A nonmonotone trust-region method for generalized Nash equilibrium and related problems with strong convergence properties

Abstract

The generalized Nash equilibrium problem (GNEP) is often difficult to solve by Newton-type methods since the problem tends to have locally nonunique solutions. Here we take an existing trust-region method which is known to be locally fast convergent under a relatively mild error bound condition, and modify this method by a nonmonotone strategy in order to obtain a more reliable and efficient solver. The nonmonotone trust-region method inherits the nice local convergence properties of its monotone counterpart and is also shown to have the same global convergence properties. Numerical results indicate that the nonmonotone trust-region method is significantly better than the monotone version, and is at least competitive to an existing software applied to the same reformulation used within our trust-region framework. Additional tests on quasi-variational inequalities (QVI) are also presented to validate efficiency of the proposed extension.
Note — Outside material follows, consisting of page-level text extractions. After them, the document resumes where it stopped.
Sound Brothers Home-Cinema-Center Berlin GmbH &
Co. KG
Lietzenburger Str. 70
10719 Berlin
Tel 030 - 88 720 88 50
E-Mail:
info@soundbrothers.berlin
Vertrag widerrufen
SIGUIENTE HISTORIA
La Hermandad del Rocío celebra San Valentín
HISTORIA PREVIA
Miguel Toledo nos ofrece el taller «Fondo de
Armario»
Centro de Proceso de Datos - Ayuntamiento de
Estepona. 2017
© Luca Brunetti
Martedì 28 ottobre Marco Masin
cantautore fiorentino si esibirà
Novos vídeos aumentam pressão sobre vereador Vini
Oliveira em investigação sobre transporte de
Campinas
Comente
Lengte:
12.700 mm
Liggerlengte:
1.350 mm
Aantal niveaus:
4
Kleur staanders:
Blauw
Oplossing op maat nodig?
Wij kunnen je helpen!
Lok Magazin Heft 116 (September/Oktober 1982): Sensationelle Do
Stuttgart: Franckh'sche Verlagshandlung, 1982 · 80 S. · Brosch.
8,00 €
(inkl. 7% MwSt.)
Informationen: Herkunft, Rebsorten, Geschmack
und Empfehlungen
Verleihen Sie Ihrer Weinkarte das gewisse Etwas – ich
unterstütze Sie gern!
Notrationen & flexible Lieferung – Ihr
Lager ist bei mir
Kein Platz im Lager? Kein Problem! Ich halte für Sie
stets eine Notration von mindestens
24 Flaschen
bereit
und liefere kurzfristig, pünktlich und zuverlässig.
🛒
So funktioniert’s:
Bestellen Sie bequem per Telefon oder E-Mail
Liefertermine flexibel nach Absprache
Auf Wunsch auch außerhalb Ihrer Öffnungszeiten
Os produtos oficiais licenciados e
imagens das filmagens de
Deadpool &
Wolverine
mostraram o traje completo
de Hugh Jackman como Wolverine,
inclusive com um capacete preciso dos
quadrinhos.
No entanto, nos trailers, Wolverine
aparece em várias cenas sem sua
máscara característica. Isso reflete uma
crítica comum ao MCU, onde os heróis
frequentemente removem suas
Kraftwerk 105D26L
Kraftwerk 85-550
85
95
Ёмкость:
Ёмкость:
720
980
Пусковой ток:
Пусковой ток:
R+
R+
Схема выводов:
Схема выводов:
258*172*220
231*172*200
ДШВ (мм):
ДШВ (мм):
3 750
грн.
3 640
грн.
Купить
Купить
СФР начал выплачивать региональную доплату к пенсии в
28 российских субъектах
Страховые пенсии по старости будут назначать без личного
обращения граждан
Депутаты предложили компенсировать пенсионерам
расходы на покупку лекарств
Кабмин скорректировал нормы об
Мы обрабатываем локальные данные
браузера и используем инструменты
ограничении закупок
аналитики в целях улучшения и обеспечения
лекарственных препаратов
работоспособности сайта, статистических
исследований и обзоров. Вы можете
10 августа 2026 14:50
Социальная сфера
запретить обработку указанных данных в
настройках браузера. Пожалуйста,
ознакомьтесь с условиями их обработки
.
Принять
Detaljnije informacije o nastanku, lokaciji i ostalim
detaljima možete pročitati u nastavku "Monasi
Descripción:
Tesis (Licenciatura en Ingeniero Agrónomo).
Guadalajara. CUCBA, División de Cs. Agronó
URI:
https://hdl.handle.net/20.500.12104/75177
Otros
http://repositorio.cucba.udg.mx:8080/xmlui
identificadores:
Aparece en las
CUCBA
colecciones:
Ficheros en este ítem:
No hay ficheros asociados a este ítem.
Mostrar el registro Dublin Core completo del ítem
A Proofs of Lemma 1 and Proposition 1

We first recall some elementary properties of the projection operator.

Lemma 3

The following statements hold:

(a) :

\( \big ( P_{\varOmega } (z) - z)^T \big ( P_{\varOmega } (z) - x \big ) \le 0 \quad \forall x \in \varOmega , \ \forall z \in \mathbb {R}^n \);

(b) :

\(\Vert P_{\varOmega }(x_2) - P_{\varOmega }(x_1) \Vert \le \Vert x_2 - x_1 \Vert \quad \forall x_1,x_2 \in \mathbb {R}^n.\)

(c) :

Given \( x, d \in \mathbb {R}^n \), the function

$$\begin{aligned} \theta (t) := \frac{\big \Vert P_{\varOmega } (x+ t d) - x \big \Vert }{t}, \quad t > 0, \end{aligned}$$

is nonincreasing.

The first two properties in Lemma 3 are a well-known characterization of the projection (see [4]), whereas the third property was shown, e.g., in [3] in the context of a suitable globalization of a projected gradient method.

Proof of Lemma 1

Let \( k \in \mathbb {N} \) be fixed, choose \( \Delta > 0 \), and define

$$\begin{aligned} z_k := x_k + d_k^G (\Delta ) = x_k - \frac{\Delta }{\Delta _{\max }} \gamma _k \nabla \varPsi (x_k) \end{aligned}$$

for the sake of notational convenience. Then an elementary calculation yields

$$\begin{aligned} \nabla \varPsi (x_k)^T \bar{d}_k^G ( \Delta )= & {} \nabla \varPsi (x_k)^T \big ( P_{\varOmega } (z_k) - x_k \big ) \\= & {} \frac{\Delta _{\max }}{\Delta \cdot \gamma _k} \big ( x_k - z_k \big )^T\big ( P_{\varOmega }(z_k) - x_k \big ) \\= & {} \frac{\Delta _{\max }}{\Delta \cdot \gamma _k} \big ( P_{\varOmega } (z_k)- z_k \big )^T \big ( P_{\varOmega } (z_k) - x_k \big ) \\&+\,\,\frac{\Delta _{\max }}{\Delta \cdot \gamma _k} \big ( x_k - P_{\varOmega } (z_k) \big )^T \big ( P_{\varOmega } (z_k) - x_k \big ) \\\le & {} -\,\,\frac{\Delta _{\max }}{\Delta \cdot \gamma _k} \big \Vert \bar{d}_k^G ( \Delta ) \big \Vert ^2, \end{aligned}$$

where the inequality follows from Lemma 3(a), the definition of \( \bar{d}_k^G (\Delta ) \), and the feasibility of \( x_k \). On the other hand, Lemma 3(c) with \( d := -\, \nabla \varPsi (x_k) \) implies that

$$\begin{aligned} \frac{\big \Vert \bar{d}_k^G (\Delta ) \big \Vert }{\Delta }= & {} \frac{\left\| P_{\varOmega } \big ( x_k - \frac{\Delta }{\Delta _{\max }} \gamma _k \nabla \varPsi (x_k) \big ) - x_k \right\| }{\Delta } \\\ge & {} \frac{\left\| P_{\varOmega } \big (x_k - \gamma _k \nabla \varPsi (x_k) \big ) - x_k \right\| }{\Delta _{\max }} \\= & {} \frac{\left\| \bar{d}_k^G (\Delta _{\max }) \right\| }{\Delta _{\max }} \end{aligned}$$

holds for all \( 0 < \Delta \le \Delta _{\max } \). Combining the last two inequalities yields the assertion. \(\square \)

Proof of Proposition 1

Since \(x_k\rightarrow x^*\) for \(k\in K\) and \(k\rightarrow \infty \), the continuity of \(F'\) implies that there is a constant \( b_1 \) such that \( \Vert F'(x_k)\Vert \le b_1 \) for all \( k \in K \). Using (4), (5), and Lemma 3(b), we therefore obtain for all \(k\in K\)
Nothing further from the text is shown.